* Dataset excerpts *
────────────────

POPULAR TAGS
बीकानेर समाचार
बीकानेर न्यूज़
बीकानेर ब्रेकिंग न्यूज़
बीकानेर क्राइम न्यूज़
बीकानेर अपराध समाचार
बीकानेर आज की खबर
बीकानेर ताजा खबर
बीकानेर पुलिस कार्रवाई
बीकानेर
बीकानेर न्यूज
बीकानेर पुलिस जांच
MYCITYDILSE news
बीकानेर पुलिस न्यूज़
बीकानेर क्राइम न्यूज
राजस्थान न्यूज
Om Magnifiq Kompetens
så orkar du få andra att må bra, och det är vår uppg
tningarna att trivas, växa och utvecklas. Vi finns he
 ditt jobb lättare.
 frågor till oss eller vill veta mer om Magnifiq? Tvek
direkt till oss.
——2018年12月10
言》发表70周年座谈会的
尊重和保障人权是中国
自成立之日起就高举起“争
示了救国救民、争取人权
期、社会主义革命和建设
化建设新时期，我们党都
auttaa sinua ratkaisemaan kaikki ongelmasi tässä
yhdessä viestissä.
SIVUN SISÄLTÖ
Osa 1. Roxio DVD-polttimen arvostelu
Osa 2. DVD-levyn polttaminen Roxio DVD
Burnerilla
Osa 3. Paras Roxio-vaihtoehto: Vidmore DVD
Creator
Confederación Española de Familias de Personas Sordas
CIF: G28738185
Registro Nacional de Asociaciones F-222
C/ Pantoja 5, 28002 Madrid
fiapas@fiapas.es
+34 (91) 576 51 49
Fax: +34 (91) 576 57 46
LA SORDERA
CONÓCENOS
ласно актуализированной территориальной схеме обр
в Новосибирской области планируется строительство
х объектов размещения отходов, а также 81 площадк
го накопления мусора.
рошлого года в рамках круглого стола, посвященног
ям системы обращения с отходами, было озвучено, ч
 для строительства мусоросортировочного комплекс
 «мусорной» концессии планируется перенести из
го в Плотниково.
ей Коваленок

────────────────

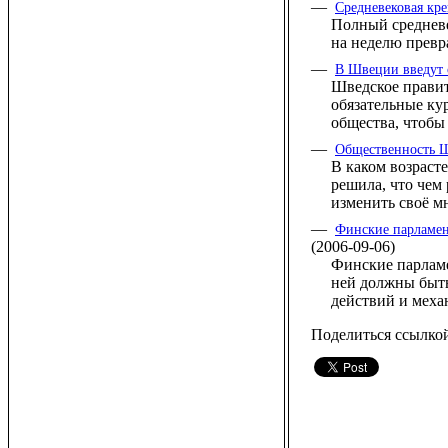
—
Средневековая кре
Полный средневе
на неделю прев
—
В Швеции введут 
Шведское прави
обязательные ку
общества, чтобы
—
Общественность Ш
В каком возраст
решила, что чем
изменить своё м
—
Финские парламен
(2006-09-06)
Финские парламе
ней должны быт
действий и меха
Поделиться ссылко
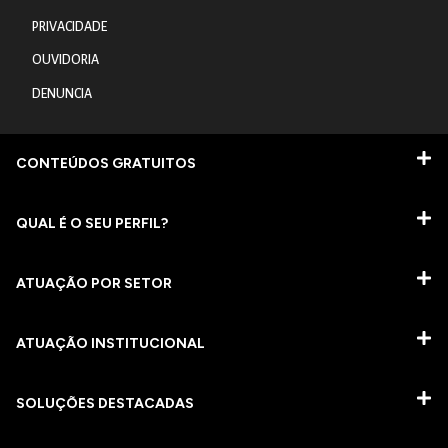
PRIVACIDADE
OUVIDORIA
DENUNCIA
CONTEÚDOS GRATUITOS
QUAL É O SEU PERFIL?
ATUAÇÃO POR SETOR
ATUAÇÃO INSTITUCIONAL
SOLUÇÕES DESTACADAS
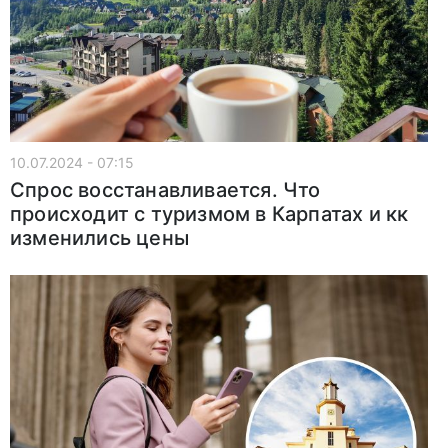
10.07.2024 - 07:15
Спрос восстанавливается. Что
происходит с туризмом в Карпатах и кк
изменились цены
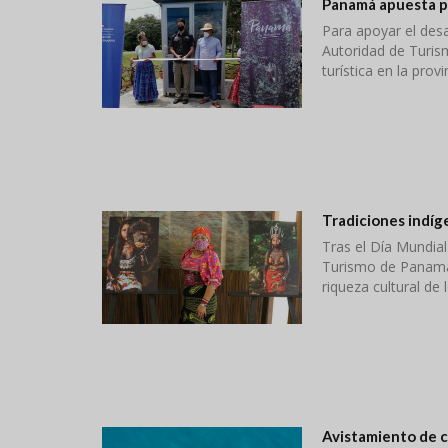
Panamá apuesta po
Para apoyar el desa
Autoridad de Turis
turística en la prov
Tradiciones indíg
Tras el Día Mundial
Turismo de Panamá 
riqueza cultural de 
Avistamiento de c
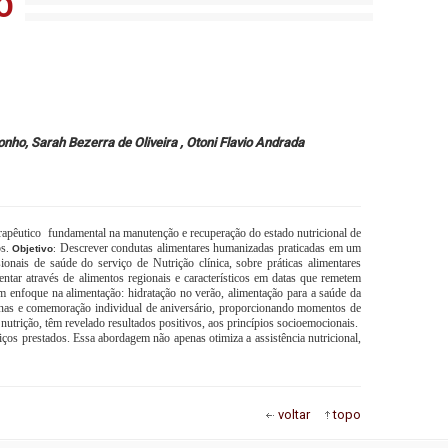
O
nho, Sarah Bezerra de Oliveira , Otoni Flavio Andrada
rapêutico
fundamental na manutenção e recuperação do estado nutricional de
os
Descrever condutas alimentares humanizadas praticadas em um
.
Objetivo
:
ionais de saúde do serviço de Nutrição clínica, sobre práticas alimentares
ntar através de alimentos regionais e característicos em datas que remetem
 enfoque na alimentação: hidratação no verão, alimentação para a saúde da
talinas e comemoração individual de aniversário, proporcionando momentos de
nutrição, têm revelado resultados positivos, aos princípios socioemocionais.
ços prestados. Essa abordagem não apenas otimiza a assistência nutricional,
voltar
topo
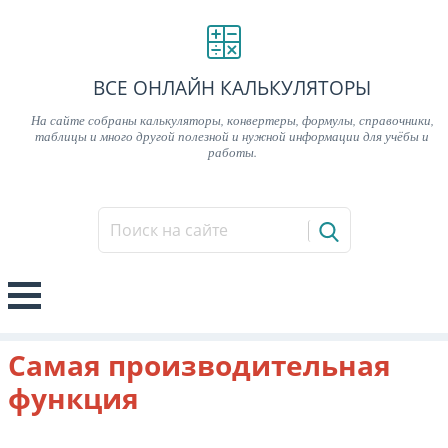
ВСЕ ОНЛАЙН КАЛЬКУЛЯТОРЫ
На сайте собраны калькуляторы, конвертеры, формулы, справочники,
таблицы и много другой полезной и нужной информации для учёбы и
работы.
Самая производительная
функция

────────────────

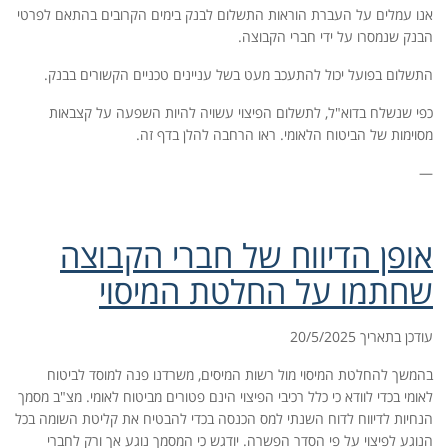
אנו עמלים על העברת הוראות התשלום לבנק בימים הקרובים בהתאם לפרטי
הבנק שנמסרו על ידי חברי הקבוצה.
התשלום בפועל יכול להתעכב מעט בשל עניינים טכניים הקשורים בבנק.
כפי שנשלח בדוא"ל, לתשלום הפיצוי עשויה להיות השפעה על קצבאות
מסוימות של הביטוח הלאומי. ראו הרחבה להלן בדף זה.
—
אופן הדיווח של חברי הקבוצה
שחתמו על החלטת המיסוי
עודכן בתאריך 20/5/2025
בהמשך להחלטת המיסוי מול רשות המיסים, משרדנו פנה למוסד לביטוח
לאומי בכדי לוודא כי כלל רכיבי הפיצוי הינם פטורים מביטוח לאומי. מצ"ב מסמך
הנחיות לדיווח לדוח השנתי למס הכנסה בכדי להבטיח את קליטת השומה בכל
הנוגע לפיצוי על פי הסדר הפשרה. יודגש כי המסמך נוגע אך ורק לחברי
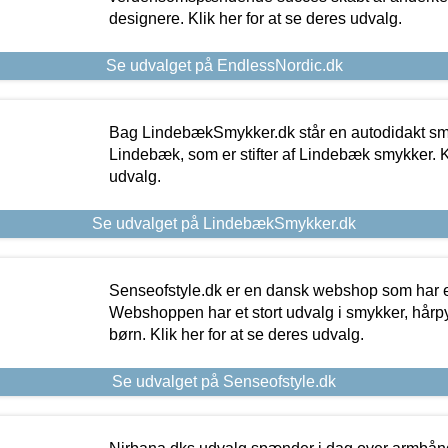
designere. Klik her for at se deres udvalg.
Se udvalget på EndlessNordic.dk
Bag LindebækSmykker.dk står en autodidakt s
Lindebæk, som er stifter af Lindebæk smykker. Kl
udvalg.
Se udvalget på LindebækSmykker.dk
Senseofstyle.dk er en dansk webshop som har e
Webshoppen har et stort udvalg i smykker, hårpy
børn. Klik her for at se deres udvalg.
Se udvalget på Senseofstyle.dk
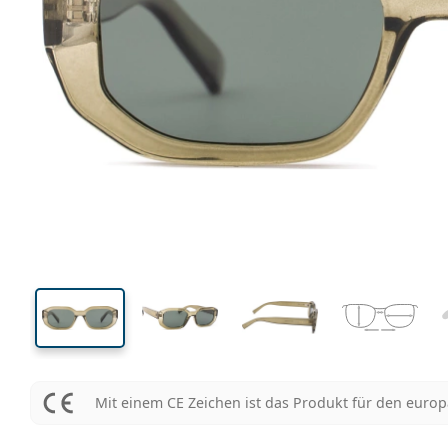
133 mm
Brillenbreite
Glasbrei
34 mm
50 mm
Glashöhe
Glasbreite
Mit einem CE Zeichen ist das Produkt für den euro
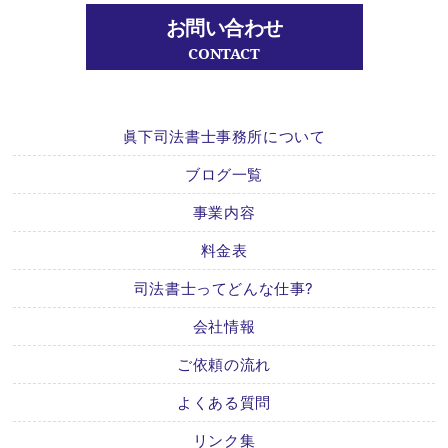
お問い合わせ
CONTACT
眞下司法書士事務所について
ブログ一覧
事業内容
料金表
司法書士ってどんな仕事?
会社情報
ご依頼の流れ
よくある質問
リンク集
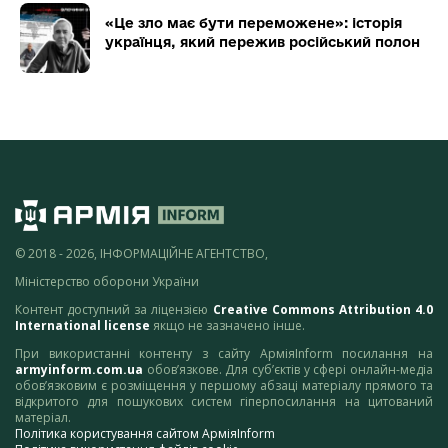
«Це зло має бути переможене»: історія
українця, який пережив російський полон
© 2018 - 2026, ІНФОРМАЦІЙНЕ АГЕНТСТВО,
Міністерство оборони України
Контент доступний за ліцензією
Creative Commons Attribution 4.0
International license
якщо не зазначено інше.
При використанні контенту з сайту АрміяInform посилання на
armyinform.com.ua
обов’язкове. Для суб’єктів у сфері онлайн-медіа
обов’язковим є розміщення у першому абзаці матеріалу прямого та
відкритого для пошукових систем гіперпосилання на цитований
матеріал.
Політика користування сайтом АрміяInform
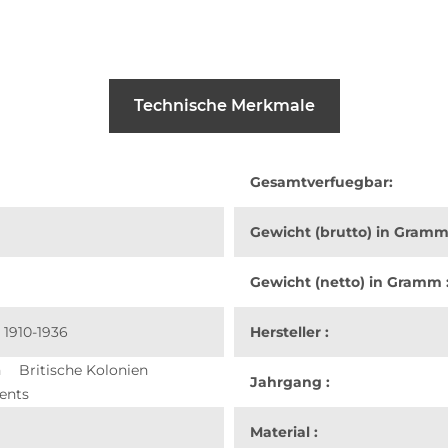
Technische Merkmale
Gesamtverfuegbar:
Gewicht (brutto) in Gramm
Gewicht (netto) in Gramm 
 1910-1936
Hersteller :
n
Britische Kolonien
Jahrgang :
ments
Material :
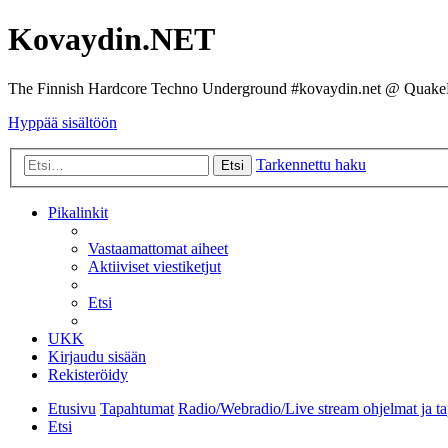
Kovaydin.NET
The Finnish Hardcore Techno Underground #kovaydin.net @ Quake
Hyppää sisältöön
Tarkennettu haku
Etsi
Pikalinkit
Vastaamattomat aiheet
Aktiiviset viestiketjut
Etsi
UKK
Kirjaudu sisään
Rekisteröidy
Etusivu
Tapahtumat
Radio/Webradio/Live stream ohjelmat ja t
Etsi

────────────────

Beginning with the line that contains "Общественность Ш", write out the lines of the material above exactly, and end with the line that contains "10.07.2024 - 07:15". Omit the pictures.

* Task response *
Общественность Ш
В каком возраст
решила, что чем
изменить своё м
—
Финские парламен
(2006-09-06)
Финские парламе
ней должны быт
действий и меха
Поделиться ссылко
PRIVACIDADE
OUVIDORIA
DENUNCIA
CONTEÚDOS GRATUITOS
QUAL É O SEU PERFIL?
ATUAÇÃO POR SETOR
ATUAÇÃO INSTITUCIONAL
SOLUÇÕES DESTACADAS
10.07.2024 - 07:15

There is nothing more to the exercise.